───── GIVEN INFORMATION ─────

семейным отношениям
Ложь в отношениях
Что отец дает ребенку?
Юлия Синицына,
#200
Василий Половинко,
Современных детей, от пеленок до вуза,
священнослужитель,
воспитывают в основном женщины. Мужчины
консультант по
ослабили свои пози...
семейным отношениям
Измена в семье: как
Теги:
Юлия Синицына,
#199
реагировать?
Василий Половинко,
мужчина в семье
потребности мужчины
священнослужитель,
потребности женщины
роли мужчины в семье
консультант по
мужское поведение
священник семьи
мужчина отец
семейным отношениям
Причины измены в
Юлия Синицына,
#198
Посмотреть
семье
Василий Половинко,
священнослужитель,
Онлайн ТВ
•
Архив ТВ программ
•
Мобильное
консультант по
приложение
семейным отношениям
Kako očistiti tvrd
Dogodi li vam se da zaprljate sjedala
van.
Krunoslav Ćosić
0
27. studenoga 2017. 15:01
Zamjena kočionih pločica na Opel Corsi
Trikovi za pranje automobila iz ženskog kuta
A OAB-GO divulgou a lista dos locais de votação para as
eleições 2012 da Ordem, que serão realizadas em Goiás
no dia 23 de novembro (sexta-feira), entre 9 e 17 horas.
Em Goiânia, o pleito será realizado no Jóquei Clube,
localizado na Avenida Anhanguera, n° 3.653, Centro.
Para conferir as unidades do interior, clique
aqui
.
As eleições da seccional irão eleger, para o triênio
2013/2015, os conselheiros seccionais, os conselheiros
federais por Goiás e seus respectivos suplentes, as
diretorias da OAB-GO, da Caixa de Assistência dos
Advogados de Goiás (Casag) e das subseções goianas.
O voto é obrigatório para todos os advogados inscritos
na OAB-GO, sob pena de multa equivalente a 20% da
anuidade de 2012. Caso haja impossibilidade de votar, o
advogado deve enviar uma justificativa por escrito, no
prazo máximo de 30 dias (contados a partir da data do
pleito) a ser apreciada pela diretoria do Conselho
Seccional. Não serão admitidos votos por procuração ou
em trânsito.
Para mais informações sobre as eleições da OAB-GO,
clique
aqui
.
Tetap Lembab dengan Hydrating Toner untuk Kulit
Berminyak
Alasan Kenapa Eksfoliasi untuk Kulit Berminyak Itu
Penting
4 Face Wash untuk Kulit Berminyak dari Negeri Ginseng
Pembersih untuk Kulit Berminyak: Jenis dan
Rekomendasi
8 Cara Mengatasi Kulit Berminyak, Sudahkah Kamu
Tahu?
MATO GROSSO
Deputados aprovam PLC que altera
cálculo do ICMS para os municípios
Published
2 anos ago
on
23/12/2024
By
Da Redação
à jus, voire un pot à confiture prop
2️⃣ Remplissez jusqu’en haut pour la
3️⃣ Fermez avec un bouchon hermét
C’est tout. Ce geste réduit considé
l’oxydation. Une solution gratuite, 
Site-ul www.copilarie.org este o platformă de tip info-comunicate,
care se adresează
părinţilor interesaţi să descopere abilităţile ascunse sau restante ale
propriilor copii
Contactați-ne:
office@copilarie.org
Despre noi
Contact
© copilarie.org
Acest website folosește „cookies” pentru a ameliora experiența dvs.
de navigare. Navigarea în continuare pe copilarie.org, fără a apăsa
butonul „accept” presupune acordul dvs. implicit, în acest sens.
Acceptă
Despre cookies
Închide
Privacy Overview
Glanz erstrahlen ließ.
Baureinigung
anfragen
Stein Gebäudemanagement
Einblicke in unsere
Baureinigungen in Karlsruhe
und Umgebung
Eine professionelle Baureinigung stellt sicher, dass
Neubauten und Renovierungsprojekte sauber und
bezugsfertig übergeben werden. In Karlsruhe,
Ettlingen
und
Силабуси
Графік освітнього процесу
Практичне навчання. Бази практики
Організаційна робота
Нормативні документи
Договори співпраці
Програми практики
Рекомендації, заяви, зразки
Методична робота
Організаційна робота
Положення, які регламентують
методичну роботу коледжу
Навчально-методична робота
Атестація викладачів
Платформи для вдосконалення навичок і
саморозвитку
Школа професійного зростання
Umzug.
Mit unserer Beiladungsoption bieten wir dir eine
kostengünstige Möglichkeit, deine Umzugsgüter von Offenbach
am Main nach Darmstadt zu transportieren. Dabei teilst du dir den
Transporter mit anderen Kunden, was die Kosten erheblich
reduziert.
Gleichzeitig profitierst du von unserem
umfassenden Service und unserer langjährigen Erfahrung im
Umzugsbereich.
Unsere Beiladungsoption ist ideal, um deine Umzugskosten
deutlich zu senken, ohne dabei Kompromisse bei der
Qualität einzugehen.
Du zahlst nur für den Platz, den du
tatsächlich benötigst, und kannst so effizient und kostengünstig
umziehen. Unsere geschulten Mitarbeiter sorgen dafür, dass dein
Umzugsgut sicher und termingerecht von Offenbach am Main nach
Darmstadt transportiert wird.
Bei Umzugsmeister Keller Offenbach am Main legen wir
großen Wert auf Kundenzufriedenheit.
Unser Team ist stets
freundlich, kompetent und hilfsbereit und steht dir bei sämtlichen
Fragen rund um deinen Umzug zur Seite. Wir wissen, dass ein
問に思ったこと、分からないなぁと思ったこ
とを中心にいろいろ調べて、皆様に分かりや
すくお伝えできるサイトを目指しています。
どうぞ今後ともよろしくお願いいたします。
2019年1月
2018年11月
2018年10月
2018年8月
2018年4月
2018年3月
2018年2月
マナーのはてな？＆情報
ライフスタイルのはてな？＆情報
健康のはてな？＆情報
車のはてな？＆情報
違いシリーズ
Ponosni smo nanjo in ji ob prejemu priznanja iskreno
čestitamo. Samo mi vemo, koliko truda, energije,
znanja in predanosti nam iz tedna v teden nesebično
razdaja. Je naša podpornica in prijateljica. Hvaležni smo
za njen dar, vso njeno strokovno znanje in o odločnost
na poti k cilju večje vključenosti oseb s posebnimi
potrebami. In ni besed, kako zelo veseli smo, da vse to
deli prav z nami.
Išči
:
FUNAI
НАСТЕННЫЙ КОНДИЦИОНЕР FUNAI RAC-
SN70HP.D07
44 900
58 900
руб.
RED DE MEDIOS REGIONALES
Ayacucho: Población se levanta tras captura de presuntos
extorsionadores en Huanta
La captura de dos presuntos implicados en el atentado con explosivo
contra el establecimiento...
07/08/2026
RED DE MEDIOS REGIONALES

─────

**WORK INSTRUCTIONS:**
The full set of entries must be transcribed exactly.

**WORKED SOLUTION:**
семейным отношениям
Ложь в отношениях
Что отец дает ребенку?
Юлия Синицына,
#200
Василий Половинко,
Современных детей, от пеленок до вуза,
священнослужитель,
воспитывают в основном женщины. Мужчины
консультант по
ослабили свои пози...
семейным отношениям
Измена в семье: как
Теги:
Юлия Синицына,
#199
реагировать?
Василий Половинко,
мужчина в семье
потребности мужчины
священнослужитель,
потребности женщины
роли мужчины в семье
консультант по
мужское поведение
священник семьи
мужчина отец
семейным отношениям
Причины измены в
Юлия Синицына,
#198
Посмотреть
семье
Василий Половинко,
священнослужитель,
Онлайн ТВ
•
Архив ТВ программ
•
Мобильное
консультант по
приложение
семейным отношениям
Kako očistiti tvrd
Dogodi li vam se da zaprljate sjedala
van.
Krunoslav Ćosić
0
27. studenoga 2017. 15:01
Zamjena kočionih pločica na Opel Corsi
Trikovi za pranje automobila iz ženskog kuta
A OAB-GO divulgou a lista dos locais de votação para as
eleições 2012 da Ordem, que serão realizadas em Goiás
no dia 23 de novembro (sexta-feira), entre 9 e 17 horas.
Em Goiânia, o pleito será realizado no Jóquei Clube,
localizado na Avenida Anhanguera, n° 3.653, Centro.
Para conferir as unidades do interior, clique
aqui
.
As eleições da seccional irão eleger, para o triênio
2013/2015, os conselheiros seccionais, os conselheiros
federais por Goiás e seus respectivos suplentes, as
diretorias da OAB-GO, da Caixa de Assistência dos
Advogados de Goiás (Casag) e das subseções goianas.
O voto é obrigatório para todos os advogados inscritos
na OAB-GO, sob pena de multa equivalente a 20% da
anuidade de 2012. Caso haja impossibilidade de votar, o
advogado deve enviar uma justificativa por escrito, no
prazo máximo de 30 dias (contados a partir da data do
pleito) a ser apreciada pela diretoria do Conselho
Seccional. Não serão admitidos votos por procuração ou
em trânsito.
Para mais informações sobre as eleições da OAB-GO,
clique
aqui
.
Tetap Lembab dengan Hydrating Toner untuk Kulit
Berminyak
Alasan Kenapa Eksfoliasi untuk Kulit Berminyak Itu
Penting
4 Face Wash untuk Kulit Berminyak dari Negeri Ginseng
Pembersih untuk Kulit Berminyak: Jenis dan
Rekomendasi
8 Cara Mengatasi Kulit Berminyak, Sudahkah Kamu
Tahu?
MATO GROSSO
Deputados aprovam PLC que altera
cálculo do ICMS para os municípios
Published
2 anos ago
on
23/12/2024
By
Da Redação
à jus, voire un pot à confiture prop
2️⃣ Remplissez jusqu’en haut pour la
3️⃣ Fermez avec un bouchon hermét
C’est tout. Ce geste réduit considé
l’oxydation. Une solution gratuite, 
Site-ul www.copilarie.org este o platformă de tip info-comunicate,
care se adresează
părinţilor interesaţi să descopere abilităţile ascunse sau restante ale
propriilor copii
Contactați-ne:
office@copilarie.org
Despre noi
Contact
© copilarie.org
Acest website folosește „cookies” pentru a ameliora experiența dvs.
de navigare. Navigarea în continuare pe copilarie.org, fără a apăsa
butonul „accept” presupune acordul dvs. implicit, în acest sens.
Acceptă
Despre cookies
Închide
Privacy Overview
Glanz erstrahlen ließ.
Baureinigung
anfragen
Stein Gebäudemanagement
Einblicke in unsere
Baureinigungen in Karlsruhe
und Umgebung
Eine professionelle Baureinigung stellt sicher, dass
Neubauten und Renovierungsprojekte sauber und
bezugsfertig übergeben werden. In Karlsruhe,
Ettlingen
und
Силабуси
Графік освітнього процесу
Практичне навчання. Бази практики
Організаційна робота
Нормативні документи
Договори співпраці
Програми практики
Рекомендації, заяви, зразки
Методична робота
Організаційна робота
Положення, які регламентують
методичну роботу коледжу
Навчально-методична робота
Атестація викладачів
Платформи для вдосконалення навичок і
саморозвитку
Школа професійного зростання
Umzug.
Mit unserer Beiladungsoption bieten wir dir eine
kostengünstige Möglichkeit, deine Umzugsgüter von Offenbach
am Main nach Darmstadt zu transportieren. Dabei teilst du dir den
Transporter mit anderen Kunden, was die Kosten erheblich
reduziert.
Gleichzeitig profitierst du von unserem
umfassenden Service und unserer langjährigen Erfahrung im
Umzugsbereich.
Unsere Beiladungsoption ist ideal, um deine Umzugskosten
deutlich zu senken, ohne dabei Kompromisse bei der
Qualität einzugehen.
Du zahlst nur für den Platz, den du
tatsächlich benötigst, und kannst so effizient und kostengünstig
umziehen. Unsere geschulten Mitarbeiter sorgen dafür, dass dein
Umzugsgut sicher und termingerecht von Offenbach am Main nach
Darmstadt transportiert wird.
Bei Umzugsmeister Keller Offenbach am Main legen wir
großen Wert auf Kundenzufriedenheit.
Unser Team ist stets
freundlich, kompetent und hilfsbereit und steht dir bei sämtlichen
Fragen rund um deinen Umzug zur Seite. Wir wissen, dass ein
問に思ったこと、分からないなぁと思ったこ
とを中心にいろいろ調べて、皆様に分かりや
すくお伝えできるサイトを目指しています。
どうぞ今後ともよろしくお願いいたします。
2019年1月
2018年11月
2018年10月
2018年8月
2018年4月
2018年3月
2018年2月
マナーのはてな？＆情報
ライフスタイルのはてな？＆情報
健康のはてな？＆情報
車のはてな？＆情報
違いシリーズ
Ponosni smo nanjo in ji ob prejemu priznanja iskreno
čestitamo. Samo mi vemo, koliko truda, energije,
znanja in predanosti nam iz tedna v teden nesebično
razdaja. Je naša podpornica in prijateljica. Hvaležni smo
za njen dar, vso njeno strokovno znanje in o odločnost
na poti k cilju večje vključenosti oseb s posebnimi
potrebami. In ni besed, kako zelo veseli smo, da vse to
deli prav z nami.
Išči
:
FUNAI
НАСТЕННЫЙ КОНДИЦИОНЕР FUNAI RAC-
SN70HP.D07
44 900
58 900
руб.
RED DE MEDIOS REGIONALES
Ayacucho: Población se levanta tras captura de presuntos
extorsionadores en Huanta
La captura de dos presuntos implicados en el atentado con explosivo
contra el establecimiento...
07/08/2026
RED DE MEDIOS REGIONALES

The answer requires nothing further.